12.01.2006

Cindy Holby


Creating a character

People often ask me where I get my ideas for characters. I have found that some of my characters take on traits of people I know without my meaning too. I look back on them and say, wow. he's exactly like my oldest son or my husband or my son's friend. And a lot of my characters are inspired my people I actually know.

The main character in Shooting Star, Ruben, came to life one day when I was helping out at my former job over Christmas. I was in the process of writing Stargazer, the first book in my star series. I had no plans for Ruben, other than the fact that I needed to get Shaun and Lilly off the swamp planet. But Dan, a college student that I worked with changed all that. We were cutting up and Dan walked out of the back and did this funky little dance move. I just shook my head and said "Someday I'm going to put you in a book." and he said. "Can I be a smuggler pilot type? And have this really cool knife?" And a character was born.

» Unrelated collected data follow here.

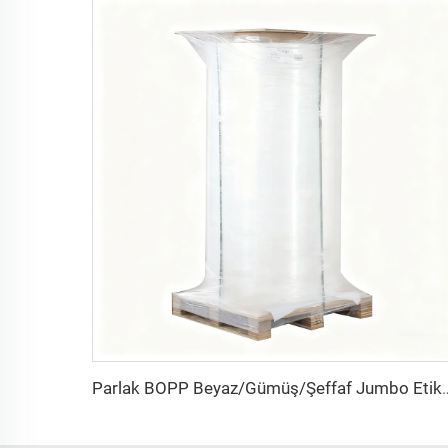
Parlak BOPP Beyaz/Gümüş/Şeffaf Jumbo Etiket Malzemesi Polipropilen PP Etik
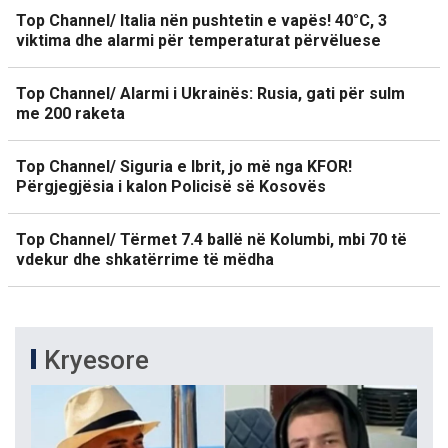
Top Channel/ Italia nën pushtetin e vapës! 40°C, 3
viktima dhe alarmi për temperaturat përvëluese
Top Channel/ Alarmi i Ukrainës: Rusia, gati për sulm
me 200 raketa
Top Channel/ Siguria e Ibrit, jo më nga KFOR!
Përgjegjësia i kalon Policisë së Kosovës
Top Channel/ Tërmet 7.4 ballë në Kolumbi, mbi 70 të
vdekur dhe shkatërrime të mëdha
Kryesore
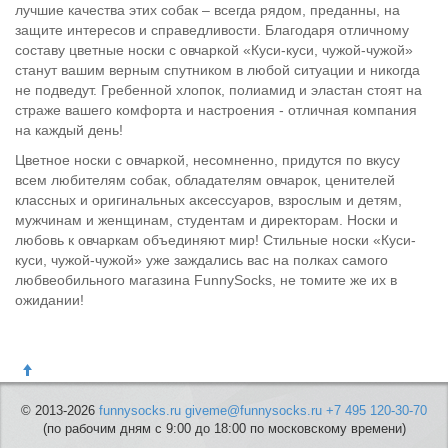
лучшие качества этих собак – всегда рядом, преданны, на
защите интересов и справедливости. Благодаря отличному
составу цветные носки с овчаркой «Куси-куси, чужой-чужой»
станут вашим верным спутником в любой ситуации и никогда
не подведут. Гребенной хлопок, полиамид и эластан стоят на
страже вашего комфорта и настроения - отличная компания
на каждый день!
Цветное носки с овчаркой, несомненно, придутся по вкусу
всем любителям собак, обладателям овчарок, ценителей
классных и оригинальных аксессуаров, взрослым и детям,
мужчинам и женщинам, студентам и директорам. Носки и
любовь к овчаркам объединяют мир! Стильные носки «Куси-
куси, чужой-чужой» уже заждались вас на полках самого
любвеобильного магазина FunnySocks, не томите же их в
ожидании!
© 2013-2026
funnysocks.ru
giveme@funnysocks.ru
+7 495 120-30-70
(по рабочим дням с 9:00 до 18:00 по московскому времени)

But the best part was watching Ruben grow. Not only was he convenient for advancing the story line but his personality took on a life of its own. I loved the part in Stargazer when the Circe drugged him and he thought he was going to have to seduce all of them. But then I started thinking about where Ruben came from. What made him the man he was? Did he have secrets? And what could I do to a man who was used to having what ever he wanted whenever he wanted. And thus came the story for Shooting Star. Ruben is a man with a secret past and those secrets finally catch up with him. Then I put him on a primitive planet with a beautiful slave woman who has a young son and things start to happen. Which led to the birth of another character named Boone. His story comes next. If I ever get it finished that is.